180 Kilometer ins Allgäu
Landesliga Südwest: TSV Jetzendorf vor weiter Auswärtsfahrt zu Spitzenreiter 1. FC Sonthofen

07.04.2023 | Stand 16.09.2023, 23:52 Uhr |
Horst Kramer

Im Hinspiel mussten sich Wlad Beiz (rechts) und der TSV Jetzendorf mit 1:3 gegen Sonthofen geschlagen geben. Foto: Kramer

Jetzendorf – An diesem Karsamstag steht dem TSV Jetzendorf die weiteste Reise in dieser Landeliga-Saison bevor. Rund 180 Kilometer wird der grün-weiße Tross zum Ligaprimus 1. FC Sonthofen unterwegs sein. Der Anpfiff ertönt um 14.30 Uhr.

Die Oberallgäuer haben mit 48 Zählern zwar nur einen Punkt mehr als ihr Verfolger FC Ehekirchen, allerdings können sie weitere Punkte bei einem Nachholspiel gegen Jetzendorfs Tabellennachbarn FC Kempten sammeln.
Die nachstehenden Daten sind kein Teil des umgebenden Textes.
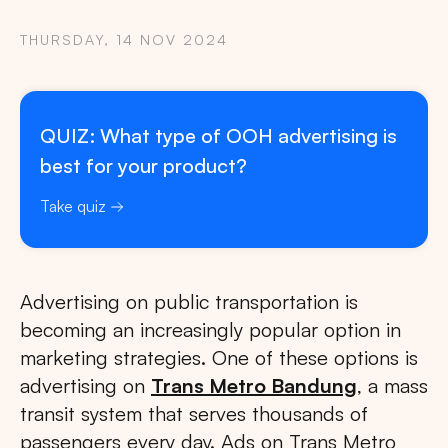
THURSDAY, 14 NOV 2024
QUIZ: What type of OOH advertising is
best for your product?
Take quiz
Advertising on public transportation is
becoming an increasingly popular option in
marketing strategies. One of these options is
advertising on
Trans Metro Bandung
, a mass
transit system that serves thousands of
passengers every day. Ads on Trans Metro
TSV-Spielertrainer Alexander Schäffler sieht sein Team jedenfalls als Underdog und verspricht sich davon ein unbeschwertes Auftreten. Im Gegensatz zur jüngsten Heimspielniederlage, dem 1:4 gegen den TSV Gilching-Argelsried, als der TSV mit der Favoritenrolle fremdelte, noch dazu als es in Überzahl das Spiel zu machen galt. „Vielleicht tat uns der Warnschuss vor dem Saison-Endspurt ganz gut“, spekuliert der Coach. Schon am Dienstag hätten die Spieler und ihre Trainer die Niederlage aufgearbeitet und ihre Schlüsse daraus gezogen, sagt Schäffler. Tabellarisch habe sich zum Glück nichts verändert, so Schäffler weiter. Der Abstand des Sechsten zum Relegationsrang 14 beträgt weiterhin acht Punkte.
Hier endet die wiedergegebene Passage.